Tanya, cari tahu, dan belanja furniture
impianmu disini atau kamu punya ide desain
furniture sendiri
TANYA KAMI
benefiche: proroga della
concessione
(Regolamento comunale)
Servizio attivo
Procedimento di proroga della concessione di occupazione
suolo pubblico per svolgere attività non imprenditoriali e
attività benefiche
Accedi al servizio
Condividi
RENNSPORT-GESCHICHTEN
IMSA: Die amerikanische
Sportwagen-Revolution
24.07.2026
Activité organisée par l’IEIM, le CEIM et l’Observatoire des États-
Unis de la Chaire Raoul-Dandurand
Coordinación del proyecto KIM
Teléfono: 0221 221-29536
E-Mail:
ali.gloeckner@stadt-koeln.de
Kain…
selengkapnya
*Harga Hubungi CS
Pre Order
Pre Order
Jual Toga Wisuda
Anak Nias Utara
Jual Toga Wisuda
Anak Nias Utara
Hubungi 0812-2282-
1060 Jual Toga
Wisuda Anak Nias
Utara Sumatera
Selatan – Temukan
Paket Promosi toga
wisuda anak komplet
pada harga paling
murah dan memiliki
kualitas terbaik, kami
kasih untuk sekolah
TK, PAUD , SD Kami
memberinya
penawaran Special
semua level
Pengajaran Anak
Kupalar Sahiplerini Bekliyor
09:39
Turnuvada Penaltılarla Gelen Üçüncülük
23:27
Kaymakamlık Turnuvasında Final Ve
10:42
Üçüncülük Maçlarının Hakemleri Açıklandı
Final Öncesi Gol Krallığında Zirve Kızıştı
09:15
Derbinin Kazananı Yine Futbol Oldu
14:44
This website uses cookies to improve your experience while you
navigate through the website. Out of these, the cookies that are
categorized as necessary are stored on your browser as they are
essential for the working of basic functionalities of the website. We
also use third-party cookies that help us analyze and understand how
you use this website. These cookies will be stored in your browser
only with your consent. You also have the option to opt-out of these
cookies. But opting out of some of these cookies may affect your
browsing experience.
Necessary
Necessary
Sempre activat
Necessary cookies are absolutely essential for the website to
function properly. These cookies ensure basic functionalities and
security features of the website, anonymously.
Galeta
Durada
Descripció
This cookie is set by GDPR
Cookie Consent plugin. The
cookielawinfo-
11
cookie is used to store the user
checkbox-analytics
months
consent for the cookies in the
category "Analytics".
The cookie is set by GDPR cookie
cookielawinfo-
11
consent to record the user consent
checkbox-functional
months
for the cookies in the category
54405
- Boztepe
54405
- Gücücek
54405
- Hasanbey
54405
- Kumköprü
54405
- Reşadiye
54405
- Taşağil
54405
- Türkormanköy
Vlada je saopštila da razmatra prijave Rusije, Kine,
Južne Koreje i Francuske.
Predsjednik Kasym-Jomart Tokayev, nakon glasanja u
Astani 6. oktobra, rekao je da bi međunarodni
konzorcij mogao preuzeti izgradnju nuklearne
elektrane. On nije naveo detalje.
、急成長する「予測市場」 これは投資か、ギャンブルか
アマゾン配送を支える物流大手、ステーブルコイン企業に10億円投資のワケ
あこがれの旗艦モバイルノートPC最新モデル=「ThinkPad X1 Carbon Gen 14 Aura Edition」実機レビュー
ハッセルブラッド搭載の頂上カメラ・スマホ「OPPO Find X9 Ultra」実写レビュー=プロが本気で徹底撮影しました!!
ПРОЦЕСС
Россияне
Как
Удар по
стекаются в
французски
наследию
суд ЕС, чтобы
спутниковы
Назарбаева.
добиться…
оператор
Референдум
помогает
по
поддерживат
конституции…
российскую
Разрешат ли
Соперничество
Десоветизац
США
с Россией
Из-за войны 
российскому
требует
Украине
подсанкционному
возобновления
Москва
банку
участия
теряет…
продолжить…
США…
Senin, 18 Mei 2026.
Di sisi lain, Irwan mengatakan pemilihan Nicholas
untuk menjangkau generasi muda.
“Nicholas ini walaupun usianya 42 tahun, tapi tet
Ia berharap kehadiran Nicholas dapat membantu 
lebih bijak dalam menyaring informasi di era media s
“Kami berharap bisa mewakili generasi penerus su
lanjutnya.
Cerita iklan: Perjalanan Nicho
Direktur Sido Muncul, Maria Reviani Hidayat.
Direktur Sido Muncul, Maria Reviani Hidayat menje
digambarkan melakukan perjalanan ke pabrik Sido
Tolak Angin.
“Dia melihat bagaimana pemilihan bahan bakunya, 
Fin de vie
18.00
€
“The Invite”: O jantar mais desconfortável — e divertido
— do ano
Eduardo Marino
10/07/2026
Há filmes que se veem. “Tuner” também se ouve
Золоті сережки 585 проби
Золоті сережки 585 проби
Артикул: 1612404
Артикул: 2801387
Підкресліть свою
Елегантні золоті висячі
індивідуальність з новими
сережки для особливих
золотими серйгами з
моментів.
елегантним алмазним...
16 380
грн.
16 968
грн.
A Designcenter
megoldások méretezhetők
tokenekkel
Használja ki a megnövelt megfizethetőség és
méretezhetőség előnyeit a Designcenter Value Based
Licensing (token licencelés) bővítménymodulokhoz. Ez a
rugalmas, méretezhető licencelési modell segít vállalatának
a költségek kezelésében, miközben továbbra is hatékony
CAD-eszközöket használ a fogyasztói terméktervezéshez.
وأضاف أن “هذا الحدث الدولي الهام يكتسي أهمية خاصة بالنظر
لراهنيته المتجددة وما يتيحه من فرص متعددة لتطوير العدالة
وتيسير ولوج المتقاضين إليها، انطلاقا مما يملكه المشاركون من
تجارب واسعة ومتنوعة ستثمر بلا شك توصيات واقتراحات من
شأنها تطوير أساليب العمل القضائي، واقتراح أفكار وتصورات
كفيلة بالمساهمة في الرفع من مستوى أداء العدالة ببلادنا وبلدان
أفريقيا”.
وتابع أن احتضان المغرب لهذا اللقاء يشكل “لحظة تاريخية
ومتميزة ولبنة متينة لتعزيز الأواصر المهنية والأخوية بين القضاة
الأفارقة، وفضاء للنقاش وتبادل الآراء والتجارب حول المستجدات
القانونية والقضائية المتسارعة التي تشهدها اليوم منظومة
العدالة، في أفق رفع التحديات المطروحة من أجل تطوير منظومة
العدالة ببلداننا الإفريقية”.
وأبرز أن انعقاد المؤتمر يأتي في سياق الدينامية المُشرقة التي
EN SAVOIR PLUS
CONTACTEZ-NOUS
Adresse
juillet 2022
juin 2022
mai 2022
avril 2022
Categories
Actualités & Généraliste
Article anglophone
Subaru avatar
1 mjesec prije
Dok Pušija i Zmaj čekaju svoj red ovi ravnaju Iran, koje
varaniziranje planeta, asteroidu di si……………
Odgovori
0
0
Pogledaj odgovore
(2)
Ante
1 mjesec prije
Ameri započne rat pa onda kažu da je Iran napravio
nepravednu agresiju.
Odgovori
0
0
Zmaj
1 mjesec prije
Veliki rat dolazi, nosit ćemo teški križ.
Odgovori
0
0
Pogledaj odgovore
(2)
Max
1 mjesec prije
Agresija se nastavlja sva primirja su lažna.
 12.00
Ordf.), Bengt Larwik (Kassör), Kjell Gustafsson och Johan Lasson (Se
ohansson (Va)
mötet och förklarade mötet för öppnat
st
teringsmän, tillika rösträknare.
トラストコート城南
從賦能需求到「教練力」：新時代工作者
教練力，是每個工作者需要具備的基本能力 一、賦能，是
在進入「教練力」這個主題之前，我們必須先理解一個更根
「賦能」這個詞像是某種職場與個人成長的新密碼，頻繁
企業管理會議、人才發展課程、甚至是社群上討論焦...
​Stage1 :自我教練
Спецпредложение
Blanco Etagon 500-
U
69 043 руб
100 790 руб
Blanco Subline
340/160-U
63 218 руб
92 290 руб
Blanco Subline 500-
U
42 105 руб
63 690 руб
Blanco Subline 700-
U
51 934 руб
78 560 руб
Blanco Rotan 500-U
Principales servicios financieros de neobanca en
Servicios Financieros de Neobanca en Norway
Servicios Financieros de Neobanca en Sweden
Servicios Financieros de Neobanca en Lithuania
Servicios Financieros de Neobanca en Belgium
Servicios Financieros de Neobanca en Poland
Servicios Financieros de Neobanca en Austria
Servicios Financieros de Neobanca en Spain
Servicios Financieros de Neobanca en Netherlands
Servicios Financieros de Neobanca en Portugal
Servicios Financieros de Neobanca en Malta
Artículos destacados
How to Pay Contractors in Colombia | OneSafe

···

**TASK ITEM:** Above are some records; copy exactly the lines from the one with "شأنها تطوير أساليب" through the one with "Subaru avatar", both included, and no others.

**ANSWER TO THIS TASK:**
شأنها تطوير أساليب العمل القضائي، واقتراح أفكار وتصورات
كفيلة بالمساهمة في الرفع من مستوى أداء العدالة ببلادنا وبلدان
أفريقيا”.
وتابع أن احتضان المغرب لهذا اللقاء يشكل “لحظة تاريخية
ومتميزة ولبنة متينة لتعزيز الأواصر المهنية والأخوية بين القضاة
الأفارقة، وفضاء للنقاش وتبادل الآراء والتجارب حول المستجدات
القانونية والقضائية المتسارعة التي تشهدها اليوم منظومة
العدالة، في أفق رفع التحديات المطروحة من أجل تطوير منظومة
العدالة ببلداننا الإفريقية”.
وأبرز أن انعقاد المؤتمر يأتي في سياق الدينامية المُشرقة التي
EN SAVOIR PLUS
CONTACTEZ-NOUS
Adresse
juillet 2022
juin 2022
mai 2022
avril 2022
Categories
Actualités & Généraliste
Article anglophone
Subaru avatar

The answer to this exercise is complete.